11th-century Hanafi scholar and jurist

Muhammad b. Ahmad b. Abi Sahl Abu Bakr al-Ansari al-Sarakhsi (محمد بن احمد بن ابي سهل ابو بكر الأنصاري السرخسي), was a Sunni Muslim jurist and also an Islamic scholar of the Hanafi school of thought. He was traditionally known as Shams al-A'imma (شمس الأئمة; ).

He is an influential jurist in the Hanafi school where the tradition is reported to have been that: "when in doubt, follow Sarakhsi". Both Al-Kasani and Burhan al-Din al-Marghinani, in their flagship fiqh books of Bada'i' al-Sana'i' and Al-Hidaya, have extensively drawn upon the discussions and legal reasonings presented in al-Sarakhsi's Al-Mabsut and Usul al-Sarakhsi.

The Indian Muslim scholar of the 19th century, Abd al-Hayy al-Lucknawi, classifies al-Sarakhsi in the second grade of mujtahids, along with scholars such as Al-Tahawi, who are believed to be the seminal jurists after Abu Hanifa's students (i.e. Abu Yusuf and Muhammad al-Shaybani).

==Background Information==
Al-Sarakhsi was born in Sarakhs, a city in Greater Khorasan, which is presently located at the border between Iran and Turkmenistan. He died in 483/1090 or in 490/1096, according to different sources.

He studied under the great Hanafi jurist, 'Abd al-'Aziz al-Halwani (d. 448/1056) who was also a teacher to Al-Bazdawi.

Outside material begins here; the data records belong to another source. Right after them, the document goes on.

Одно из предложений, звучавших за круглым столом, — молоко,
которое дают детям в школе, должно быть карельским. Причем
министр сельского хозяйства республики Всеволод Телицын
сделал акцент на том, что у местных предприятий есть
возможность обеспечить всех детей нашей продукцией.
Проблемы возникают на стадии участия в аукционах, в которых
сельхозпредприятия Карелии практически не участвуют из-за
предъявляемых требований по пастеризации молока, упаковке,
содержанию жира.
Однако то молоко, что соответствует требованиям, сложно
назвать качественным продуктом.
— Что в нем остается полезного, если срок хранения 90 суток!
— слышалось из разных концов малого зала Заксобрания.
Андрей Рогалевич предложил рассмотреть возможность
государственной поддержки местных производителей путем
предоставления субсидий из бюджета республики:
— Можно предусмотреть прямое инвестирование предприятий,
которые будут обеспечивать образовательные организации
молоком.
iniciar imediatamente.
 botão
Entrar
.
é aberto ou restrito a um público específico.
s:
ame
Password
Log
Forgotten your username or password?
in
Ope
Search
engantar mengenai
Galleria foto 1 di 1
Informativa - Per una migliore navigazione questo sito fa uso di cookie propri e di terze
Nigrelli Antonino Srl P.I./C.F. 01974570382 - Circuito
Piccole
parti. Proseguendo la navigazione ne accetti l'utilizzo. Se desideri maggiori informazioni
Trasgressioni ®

Not much is known about his early life, though some clues are found in his works. It is said that al-Sarakhsi was imprisoned due to his opinion on a juristic matter concerning a ruler; he criticized the king by questioning the validity of his marriage to a slave woman. He spent around fifteen years in prison. While he was imprisoned he wrote the Mabsut and some of his other most important works. He is known for his remarkable memory, (he was able to recall many texts when he was held in prison) as well as his intelligence.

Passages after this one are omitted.